In each of the embodiments, the speedometer has been explained as the main instrument, but if necessary, a fuel gauge etc. may be classified as the main instrument and illuminated with a constant illuminance, and lighting lamps for auxiliary instruments may also be used. It is also possible to adopt a configuration in which an arbitrary number of lamps are selectively controlled according to the number of lamps and the environment in which they are used, without controlling all the lamps.

As detailed above, according to the present invention, the illuminance of the main instruments necessary for driving is kept constant, and the illuminance of auxiliary instruments that do not need to be constantly viewed while driving is output controlled based on the sensitive state of the temperature detection element etc. By configuring the lighting control circuit to adjust the temperature inside the instrument housing by dimming, increasing, or extinguishing the light, the location of the lighting lamps and the number of lamps that are involved in the original instrument lighting are almost completely changed. We provide a lighting system suitable for safe driving that can prevent damage to synthetic resins and electronic circuits due to overheating, prevent malfunction of electronic circuits due to low temperatures, and maintain constant illumination of main instruments. can.

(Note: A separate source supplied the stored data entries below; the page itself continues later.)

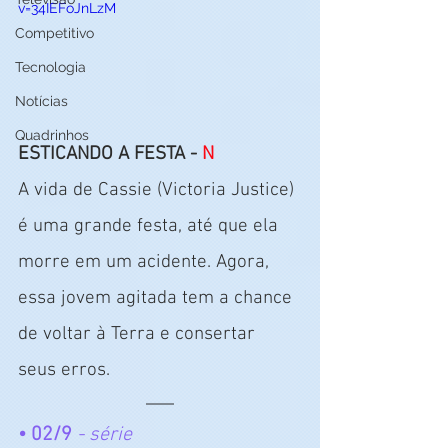
v=34IEFoJnLzM
Competitivo
Tecnologia
Notícias
Quadrinhos
ESTICANDO A FESTA - 
N
A vida de Cassie (Victoria Justice) 
é uma grande festa, até que ela 
morre em um acidente. Agora, 
essa jovem agitada tem a chance 
de voltar à Terra e consertar 
seus erros.
• 02/9
 - série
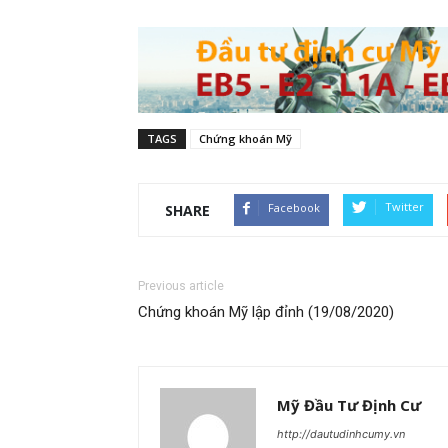
TAGS
Chứng khoán Mỹ
Twitter
Facebook
SHARE
Previous article
Chứng khoán Mỹ lập đỉnh (19/08/2020)
Mỹ Đầu Tư Định Cư
http://dautudinhcumy.vn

[Brief explanation of drawings]

FIG. 1 is a front view of a conventional instrument panel, FIG. 2 is a partial sectional view of the same panel, FIG. 3 is a block diagram showing one embodiment of the present invention, and FIGS. FIG. 2 is a block diagram showing an embodiment of the invention. 1... Speedometer, 2... Fuel gauge, 5... Main lamp,
6...Sub lamp, 7...Lighting control circuit, 8, 10...
Thermistor, 11... comparator.

Claims (1)

[Scope of Claims] 1. In a lighting system for vehicle instruments that detects the temperature inside a vehicle instrument housing and controls lighting of lighting lamps in the housing according to changes in temperature, main instruments that require constant monitoring are provided. An illumination lamp, an auxiliary instrument illumination lamp that displays auxiliary information, and a lighting control circuit that controls the illuminance of at least one of the auxiliary instrument illumination lamps in response to temperature changes within the housing. Characteristic lighting system for vehicle instruments. 2. The lighting device for vehicle instruments according to claim 1, wherein the illumination lamp of the auxiliary instruments is dimmed in the lighting control circuit as the temperature inside the housing increases. 3. The lighting device for vehicle instruments according to claim 1, wherein the lighting control circuit turns off the illumination lamps of the auxiliary instruments as the temperature inside the housing increases.